Exercise instructions: From the entries below, reproduce exactly the lines from the one with "General News" through the one with "cambios de cita realizados con menos de 48", both included, without images.

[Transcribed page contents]

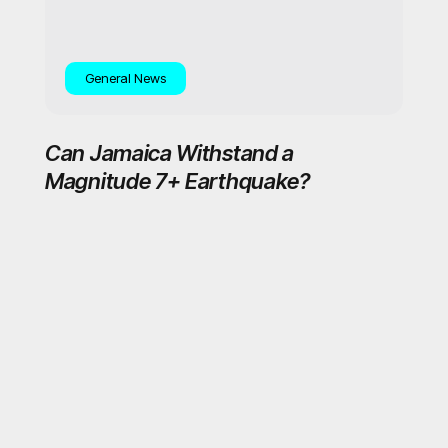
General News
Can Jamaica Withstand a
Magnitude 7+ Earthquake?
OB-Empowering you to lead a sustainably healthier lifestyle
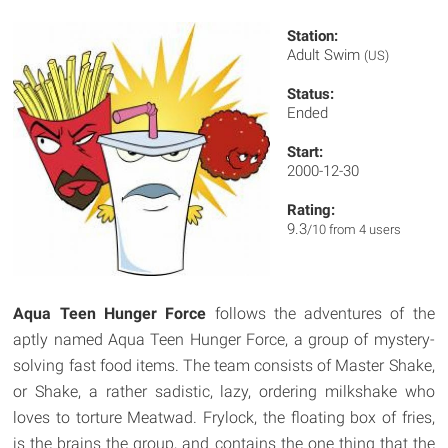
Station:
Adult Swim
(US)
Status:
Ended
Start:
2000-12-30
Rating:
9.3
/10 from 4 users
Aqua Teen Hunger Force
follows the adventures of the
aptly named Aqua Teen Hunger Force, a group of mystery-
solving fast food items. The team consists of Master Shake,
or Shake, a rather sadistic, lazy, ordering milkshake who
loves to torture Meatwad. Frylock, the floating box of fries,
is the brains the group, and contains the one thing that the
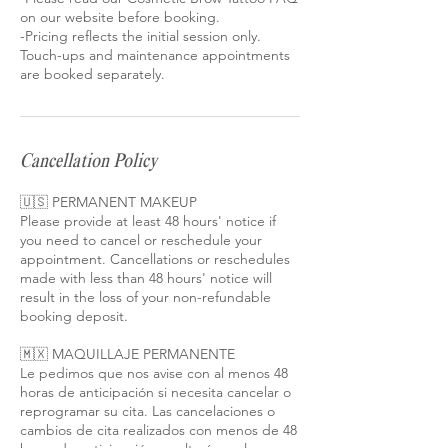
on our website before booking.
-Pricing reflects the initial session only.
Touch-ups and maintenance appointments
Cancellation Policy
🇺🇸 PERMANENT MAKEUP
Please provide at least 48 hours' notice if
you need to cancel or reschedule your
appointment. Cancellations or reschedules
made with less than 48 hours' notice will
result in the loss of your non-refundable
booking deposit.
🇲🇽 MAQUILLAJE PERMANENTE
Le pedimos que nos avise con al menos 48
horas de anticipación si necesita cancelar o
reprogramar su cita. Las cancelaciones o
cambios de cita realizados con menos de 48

* * *

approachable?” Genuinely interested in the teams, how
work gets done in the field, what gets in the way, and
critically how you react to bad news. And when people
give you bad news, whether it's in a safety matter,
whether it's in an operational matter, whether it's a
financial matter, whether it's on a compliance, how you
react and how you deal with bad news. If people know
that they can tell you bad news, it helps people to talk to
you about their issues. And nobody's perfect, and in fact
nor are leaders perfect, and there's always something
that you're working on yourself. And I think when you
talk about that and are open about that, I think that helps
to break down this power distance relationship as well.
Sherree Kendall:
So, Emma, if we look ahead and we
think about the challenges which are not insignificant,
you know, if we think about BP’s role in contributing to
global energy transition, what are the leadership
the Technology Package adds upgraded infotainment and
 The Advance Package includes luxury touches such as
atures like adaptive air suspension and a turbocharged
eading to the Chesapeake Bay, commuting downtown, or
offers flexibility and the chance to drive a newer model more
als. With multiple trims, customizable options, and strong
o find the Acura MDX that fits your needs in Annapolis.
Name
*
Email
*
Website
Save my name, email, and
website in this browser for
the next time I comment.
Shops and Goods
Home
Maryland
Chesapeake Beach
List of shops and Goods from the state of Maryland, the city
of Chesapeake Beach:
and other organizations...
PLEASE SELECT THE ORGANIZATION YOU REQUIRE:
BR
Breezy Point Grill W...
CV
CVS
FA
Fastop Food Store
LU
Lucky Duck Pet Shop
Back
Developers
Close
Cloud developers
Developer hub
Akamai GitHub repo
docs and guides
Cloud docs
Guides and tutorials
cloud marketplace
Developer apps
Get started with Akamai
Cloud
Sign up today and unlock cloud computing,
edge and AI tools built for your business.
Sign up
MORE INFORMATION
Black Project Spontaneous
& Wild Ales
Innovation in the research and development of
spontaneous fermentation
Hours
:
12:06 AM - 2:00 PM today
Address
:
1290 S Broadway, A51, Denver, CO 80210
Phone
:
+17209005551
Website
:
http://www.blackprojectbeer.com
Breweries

Task solution:
General News
Can Jamaica Withstand a
Magnitude 7+ Earthquake?
OB-Empowering you to lead a sustainably healthier lifestyle
Station:
Adult Swim
(US)
Status:
Ended
Start:
2000-12-30
Rating:
9.3
/10 from 4 users
Aqua Teen Hunger Force
follows the adventures of the
aptly named Aqua Teen Hunger Force, a group of mystery-
solving fast food items. The team consists of Master Shake,
or Shake, a rather sadistic, lazy, ordering milkshake who
loves to torture Meatwad. Frylock, the floating box of fries,
is the brains the group, and contains the one thing that the
on our website before booking.
-Pricing reflects the initial session only.
Touch-ups and maintenance appointments
Cancellation Policy
🇺🇸 PERMANENT MAKEUP
Please provide at least 48 hours' notice if
you need to cancel or reschedule your
appointment. Cancellations or reschedules
made with less than 48 hours' notice will
result in the loss of your non-refundable
booking deposit.
🇲🇽 MAQUILLAJE PERMANENTE
Le pedimos que nos avise con al menos 48
horas de anticipación si necesita cancelar o
reprogramar su cita. Las cancelaciones o
cambios de cita realizados con menos de 48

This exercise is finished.